右翼は単に朝日批判をしているのではない。 「従軍慰安婦の強制連行はなかった」という主張の次はなんだろうか。 「日本軍は悪いことをしていない」→「日本軍は正しい」→「朝鮮、中国、東南アジアの侵略は正しい」→「太平洋戦争は正義の戦争だった」→「平和憲法は間違っている」。 従軍慰安婦否定のあとに続く主張は、こんなところであろう。 あるいは、彼らは、この→とは逆に、「平和憲法は間違っている」を出発点に演繹的に「慰安婦否定」へと論理展開していたかもしれない。
一新聞が誤報を認めたことを右翼の勝利と混同してはいけない。 あの悪魔的戦争へと突き進んでいった歴史を決して美化してはいけないのだ。
2014年8月17日日曜日
23年ぶりホーチミン感傷旅行
(夕方のサイゴン川) |
東欧諸国の変動をじっとみつめていたベトナム共産党は、開放政策は導入したものの経済面に限定し、政治の自由化へは踏み込まなかった。 共産党支配維持への脅威になると判断したからだ。 1990年のことだ。

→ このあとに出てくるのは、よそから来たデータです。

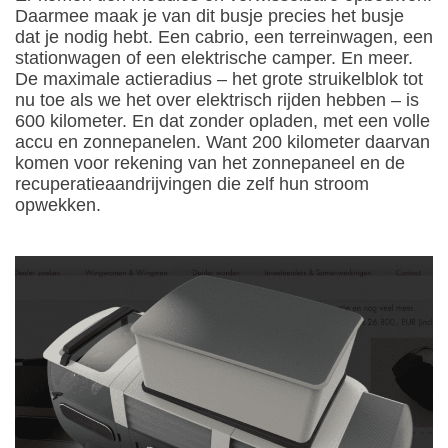
Daarmee maak je van dit busje precies het busje
dat je nodig hebt. Een cabrio, een terreinwagen, een
stationwagen of een elektrische camper. En meer.
De maximale actieradius – het grote struikelblok tot
nu toe als we het over elektrisch rijden hebben – is
600 kilometer. En dat zonder opladen, met een volle
accu en zonnepanelen. Want 200 kilometer daarvan
komen voor rekening van het zonnepaneel en de
recuperatieaandrijvingen die zelf hun stroom
opwekken.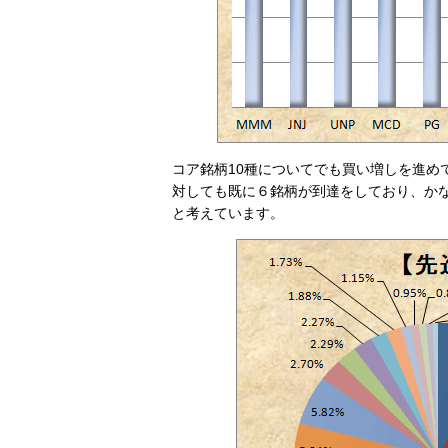
コア銘柄10種についてでも買い増しを進めて
対しても既に６銘柄が到達をしており、か
と考えています。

当時のベトナムは世界の最貧国の範疇に入れられてもおかしくない、みすぼらしい経済状態だった。 下級公務員の月給は15ドル程度で、路上での物売りなどを副収入源にしないと生活が成り立たなかった。
ドイモイ政策による経済開放、つまり資本主義的経営の導入が打ち出されても、多くの人はまだ何をしたらいいのかわからなかった。
当時、かつての南ベトナムの首都サイゴン、ホーチミン市は暗い街だった。 灯りが少ないだけではない、人々の心も、うらびれたホテルや商店、市場の雰囲気も暗かった。 ベトナム戦争最後のクライマックス、1975年のサイゴン陥落で、米軍や外国人、共産主義を嫌う多くのベトナム人がこの国から脱出した。 人が去ったあとの物寂しさが、十数年たっても街に漂い、朽ち果てた空き家のような都市だった。
外国人の姿を見ることは、ほとんどなかった。 サイゴン時代、外交官や外国人ジャーナリストの巣だった、サイゴン川に面したマジェスティック・ホテルはクーロン・ホテルと名前を変えていた。 かつて外国人で賑わっていたホテルのバーはがらんとしていた。 カウンターで隣り合わせたドイツ人外交官と、ウイスキーを飲みながら、この国はどうなるのだろうかと、ぼそぼそと会話したのを覚えている。
この翌年、1991年にホーチミン市を訪れたとき、雰囲気がちょっと変化していた。 おそらくドイモイ政策が、ほんの少しだが機能し始めたのだろう。 小さいながらも小奇麗なバーやレストランが開店していて、日本料理屋もできていた。 それでも、古びてくすんだ街のごく一部の変化でしかなかった。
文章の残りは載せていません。